Open SUNY Online Teaching Ambassador 2017 – FIT: John Allen
John Allen is an Adjunct Assistant Professor in the Fine Arts Department of the School of Art and Design at the Fashion Institute of Technology. Professor Allen, who has taught at FIT since 1997, has also taught at SUNY Purchase and Hunter College, CUNY. He has taught an online version of the Drawing I class for several years, and his teaching was mentioned in a New York Times article in 2015, “Not Digital Art, but Art Learned Digitally.” A painter by practice, he received his BA from the University of California at Berkeley and his MFA from Hunter College, CUNY. His exhibitions include M55 Art, the Painting Center, the Paula Cooper Gallery, and the Drawing Center in New York, and he was twice a Painting Fellow of the New York Foundation for the Arts.
Website: http://www.johnallenart.blogspot.com/
Teaching a studio class online requires a diligent response to student submissions and making sure everyone is staying on track to submit work and respond to each other.
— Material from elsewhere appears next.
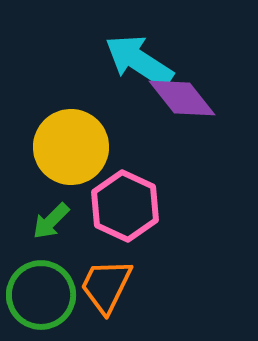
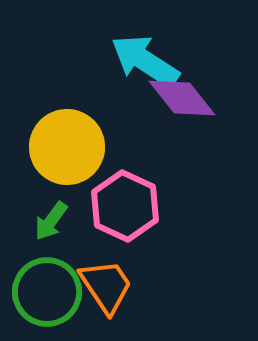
cyan arrow: moved 6 px right
yellow circle: moved 4 px left
green arrow: rotated 9 degrees counterclockwise
orange trapezoid: rotated 120 degrees clockwise
green circle: moved 6 px right, 3 px up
I also model comments for students when discussing their work, which I believe then influences their own peer review comments. I’ve noticed consistently that there is a level of involvement the students have with each other that develops as they submit feedback comments on each other’s work, often with a care that surpasses face-to-face critiques.
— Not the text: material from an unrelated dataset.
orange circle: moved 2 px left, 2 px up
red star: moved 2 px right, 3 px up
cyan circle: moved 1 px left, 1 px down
While responding to student work-in-progress can be less efficient than walking around a classroom and speaking to each student in turn, I’ve learned to group feedback for students so all can see comments and markups on the current work, with additional individual comments and markups added. And some aspects of lectures are more efficient, especially when students are conscientious to go back and review something they may not have understood at first, which can also be a benefit to students who may miss or not follow part of an in-class lecture.
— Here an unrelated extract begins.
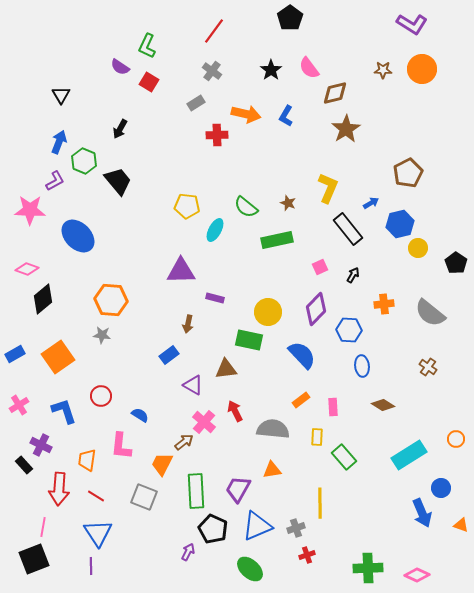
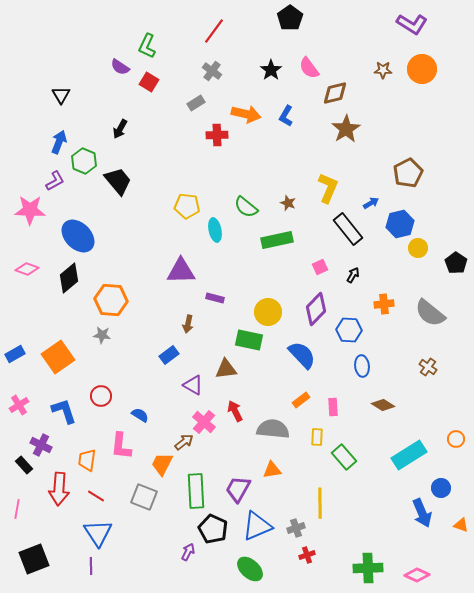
cyan ellipse at (215, 230): rotated 40 degrees counterclockwise
black diamond at (43, 299): moved 26 px right, 21 px up
pink line at (43, 527): moved 26 px left, 18 px up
My role as a teacher is to give students the chance to show themselves what they are capable of and to discover how they can create artwork on their own. In teaching online, I’ve noticed students who are self-motivated get the tools they need not only to succeed in terms of the basic content but also to take those ideas to a higher level of improved ability, as well as use the ideas in the course for their own major applications and personal interests.